In Amsterdam, he married Rosette Dasberg, and after some academic stops in Berkeley, Seattle, Boston and Paris, he joined the physics faculty at Tel Aviv University (TAU) in 1968, following an invitation by Yuval Ne'eman and Avivi Yavin.
[1][2] This discovery was made possible following his efforts with David Bowman, Helmut W. Baer, Martin Cooper and Murray Moinester et al. at LASL and TAU to help design and construct a high resolution neutral pion spectrometer for Nuclear Structure experiments.
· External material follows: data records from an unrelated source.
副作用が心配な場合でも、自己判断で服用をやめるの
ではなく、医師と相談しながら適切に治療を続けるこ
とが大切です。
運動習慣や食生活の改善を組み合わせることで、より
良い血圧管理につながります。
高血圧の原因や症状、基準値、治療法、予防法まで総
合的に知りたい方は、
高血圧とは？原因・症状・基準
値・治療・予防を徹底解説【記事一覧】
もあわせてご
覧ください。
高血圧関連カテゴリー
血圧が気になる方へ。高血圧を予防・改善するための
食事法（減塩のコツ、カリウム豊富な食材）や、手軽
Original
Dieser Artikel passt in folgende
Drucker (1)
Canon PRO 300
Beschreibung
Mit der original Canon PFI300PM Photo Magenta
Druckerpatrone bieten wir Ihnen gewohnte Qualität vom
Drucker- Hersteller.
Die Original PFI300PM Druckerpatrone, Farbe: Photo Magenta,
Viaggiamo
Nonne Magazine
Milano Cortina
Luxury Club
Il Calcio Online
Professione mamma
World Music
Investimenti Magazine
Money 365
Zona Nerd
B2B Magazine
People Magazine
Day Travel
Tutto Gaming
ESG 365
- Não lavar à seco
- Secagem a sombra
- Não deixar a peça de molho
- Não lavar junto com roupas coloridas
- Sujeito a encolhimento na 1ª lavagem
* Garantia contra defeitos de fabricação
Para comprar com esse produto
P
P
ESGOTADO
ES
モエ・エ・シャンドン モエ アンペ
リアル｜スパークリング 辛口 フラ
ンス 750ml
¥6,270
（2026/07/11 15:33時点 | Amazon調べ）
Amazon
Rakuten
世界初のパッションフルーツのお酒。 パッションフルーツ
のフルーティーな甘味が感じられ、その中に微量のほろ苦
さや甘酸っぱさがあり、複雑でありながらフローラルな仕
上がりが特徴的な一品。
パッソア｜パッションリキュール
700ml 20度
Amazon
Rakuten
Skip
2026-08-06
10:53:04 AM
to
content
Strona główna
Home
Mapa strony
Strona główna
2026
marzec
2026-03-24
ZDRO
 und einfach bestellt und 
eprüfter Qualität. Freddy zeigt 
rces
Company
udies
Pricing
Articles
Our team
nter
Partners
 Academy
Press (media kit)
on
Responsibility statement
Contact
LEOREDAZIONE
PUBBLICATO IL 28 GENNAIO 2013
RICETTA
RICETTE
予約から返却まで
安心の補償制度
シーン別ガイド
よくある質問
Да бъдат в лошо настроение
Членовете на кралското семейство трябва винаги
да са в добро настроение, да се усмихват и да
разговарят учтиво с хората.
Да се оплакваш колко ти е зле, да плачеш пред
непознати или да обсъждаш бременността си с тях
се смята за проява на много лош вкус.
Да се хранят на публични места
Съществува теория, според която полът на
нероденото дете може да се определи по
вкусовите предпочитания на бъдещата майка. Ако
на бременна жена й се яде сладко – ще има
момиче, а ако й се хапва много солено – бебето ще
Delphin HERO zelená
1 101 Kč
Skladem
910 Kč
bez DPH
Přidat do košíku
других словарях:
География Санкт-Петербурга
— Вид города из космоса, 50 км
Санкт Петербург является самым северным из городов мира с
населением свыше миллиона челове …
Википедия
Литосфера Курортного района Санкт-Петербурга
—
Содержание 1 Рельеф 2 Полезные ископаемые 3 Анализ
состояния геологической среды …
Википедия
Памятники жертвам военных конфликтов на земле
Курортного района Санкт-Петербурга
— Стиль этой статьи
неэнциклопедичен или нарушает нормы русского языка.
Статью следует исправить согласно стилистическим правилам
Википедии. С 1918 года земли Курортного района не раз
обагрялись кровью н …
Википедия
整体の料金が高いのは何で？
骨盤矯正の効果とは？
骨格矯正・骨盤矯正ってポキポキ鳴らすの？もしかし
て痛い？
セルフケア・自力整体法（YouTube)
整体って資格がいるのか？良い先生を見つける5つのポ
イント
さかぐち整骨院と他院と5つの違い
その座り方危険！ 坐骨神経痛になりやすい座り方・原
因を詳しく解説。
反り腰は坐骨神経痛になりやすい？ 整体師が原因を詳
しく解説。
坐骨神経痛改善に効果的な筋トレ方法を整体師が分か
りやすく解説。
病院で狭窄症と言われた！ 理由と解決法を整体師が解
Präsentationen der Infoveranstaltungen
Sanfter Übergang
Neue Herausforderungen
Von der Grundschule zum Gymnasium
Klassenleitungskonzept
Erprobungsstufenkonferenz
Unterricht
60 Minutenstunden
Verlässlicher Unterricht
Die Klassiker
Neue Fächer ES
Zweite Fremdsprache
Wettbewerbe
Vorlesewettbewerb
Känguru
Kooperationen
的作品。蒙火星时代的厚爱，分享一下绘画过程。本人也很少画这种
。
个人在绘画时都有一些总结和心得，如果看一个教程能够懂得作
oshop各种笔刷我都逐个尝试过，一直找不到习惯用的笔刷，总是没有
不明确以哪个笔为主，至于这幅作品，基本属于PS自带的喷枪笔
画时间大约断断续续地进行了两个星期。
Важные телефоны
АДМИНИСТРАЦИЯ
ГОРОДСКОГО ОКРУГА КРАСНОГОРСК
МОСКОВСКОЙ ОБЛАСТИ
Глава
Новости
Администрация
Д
[3] He also wrote an important review article with Jaime Warszawski on pion-nucleus charge exchange reactions, which discussed his studies of Isovector giant dipole resonances and isobaric analog states.
[5] He is credited together with Eli Piasetzky, Alan Carroll et al., of the first direct observation at Brookhaven National Laboratory of two-nucleon short range correlations in nuclei using high momentum transfer hard (p,2p) knock-out scattering reactions.
[6] With Gerald Peterson, Murray Moinester, and Jechiel Lichtenstadt et al., he made significant contributions to Nuclear Structure via elastic and inelastic electron and alpha scattering,[7][8][9] and via direct transfer pickup and stripping reactions.